Nuestra oración es así hasta que Él se acerca: nuestro Cristo interior, nuestro yo profundo. Justo cuando el riesgo es máximo y la suerte parece estar echada es cuando emerge sobre las aguas la figura del Salvador. Eso que se acerca es, evidentemente, lo mejor de nosotros mismos: nuestra capacidad de amar. Por eso llega a nosotros caminando sobre las aguas, es decir, más fuerte que los vaivenes internos y que las circunstancias externas.
Nunca nos acabamos de creer que algo así pueda sucedernos. Por eso pretendemos convencernos, a base de gritos, de que se trata de un fantasma. La alegría viene a ti y tú dices no, no puede ser, no me lo merezco, es una ilusión. Lo más profundo nos parece irreal, puesto que lo desconocemos. Nos atemoriza nuestra propia fortaleza. ¿Por qué? Porque desenmascara lo estúpidos y vagos que hemos sido. Porque nos deja sin escusas.

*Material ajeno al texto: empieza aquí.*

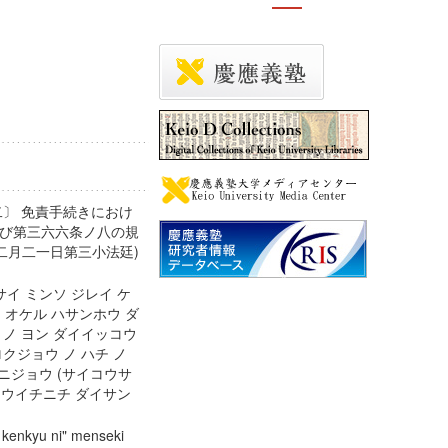
二〕 免責手続きにおけ
び第三六六条ノ八の規
二月二一日第三小法廷)
イ ミンソ ジレイ ケ
 オケル ハサンホウ ダ
ノ ヨン ダイイッコウ
クジョウ ノ ハチ ノ
ニジョウ (サイコウサ
ュウイチニチ ダイサン
i kenkyu ni" menseki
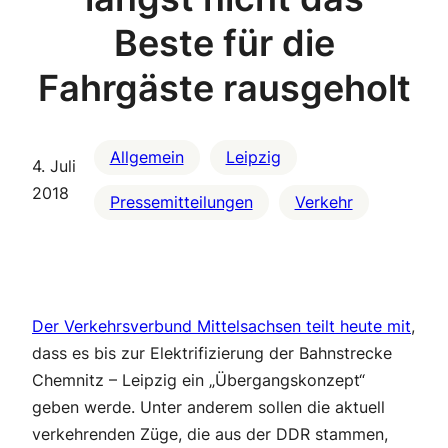
Beste für die
Fahrgäste rausgeholt
Allgemein
Leipzig
4. Juli
2018
Pressemitteilungen
Verkehr
Der Verkehrsverbund Mittelsachsen teilt heute mit
,
dass es bis zur Elektrifizierung der Bahnstrecke
Chemnitz – Leipzig ein „Übergangskonzept“
geben werde. Unter anderem sollen die aktuell
verkehrenden Züge, die aus der DDR stammen,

Para sobrevivir al encuentro con nosotros mismos necesitamos ánimo, fuerza en el alma. Por eso suplicamos: Mándame ir donde ti sobre las aguas, es decir, quiero vivir por encima de las circunstancias, como señor de todo lo que sucede y no como una víctima. ¡Ven, ven! Hacemos silencio porque hemos escuchado esa llamada y para escucharla.
Ante las palabras de ánimo de su maestro, Pedro se olvida de que está en unas aguas encrespadas y, sin pensárselo dos veces, salta de la barca para dirigirse a él. ¿Cómo puede? ¿Cómo es que no se hunde? ¿Cuál es la fuerza que le sostiene sobre las aguas? Sólo una: sus ojos están fijos en su Señor. Este contacto visual, esencial, es el que le hace superar esta dificultad. Cuando nuestro corazón está en la Fuente, cuando nos focalizamos en lo esencial, no hay aprieto o peligro que no pueda ser vencido. Los vientos contrarios y las olas encabritadas (sin desaparecer) dejan de resultar amenazantes.

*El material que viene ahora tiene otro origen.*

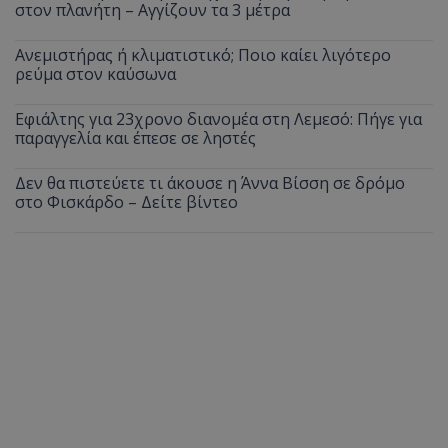
στον πλανήτη – Αγγίζουν τα 3 μέτρα
Ανεμιστήρας ή κλιματιστικό; Ποιο καίει λιγότερο
ρεύμα στον καύσωνα
Εφιάλτης για 23χρονο διανομέα στη Λεμεσό: Πήγε για
παραγγελία και έπεσε σε ληστές
Δεν θα πιστεύετε τι άκουσε η Άννα Βίσση σε δρόμο
στο Φισκάρδο – Δείτε βίντεο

Éste es el núcleo de la experiencia mística: pase lo que pase, si estoy en el ser, en el amor, estoy bien. Yo no soy mis circunstancias, por mucho que me haya pasado la vida identificándome con ellas. Éste es el éxtasis al que estoy llamado: yo soy, aunque las cosas cambien. Soy con independencia de cualquier mar agitado. Ni el agua ni las olas son lo determinante.
Claro que caminar sobre las aguas no es, desde luego, tan fácil. Rara vez nos mantenemos largo tiempo en esta sabiduría. Antes o después, nos ponemos a dudar y comenzamos a hundirnos en esas mismas aguas sobre las que poco antes habíamos caminado. Nos formulamos preguntas capciosas. Miramos cómo caminan los demás, en lugar de estar atentos a nuestro propio paso. Miramos hacia atrás, cuando estábamos al seguro en nuestra barca. O empezamos a soñar con otras barcas, con otras aguas, con otros horizontes… Nos sosteníamos porque teníamos los ojos fijos en Jesús, como Pedro. Con la mirada en las circunstancias, en cambio, volvemos a hundirnos.
Con Jesús en la barca, el viento amaina. Todo acaba en una confesión, alentada por una experiencia mística: Verdaderamente, tú eres el Hijo de Dios. Verdaderamente, hay algo en mí más fuerte que cualquier circunstancia.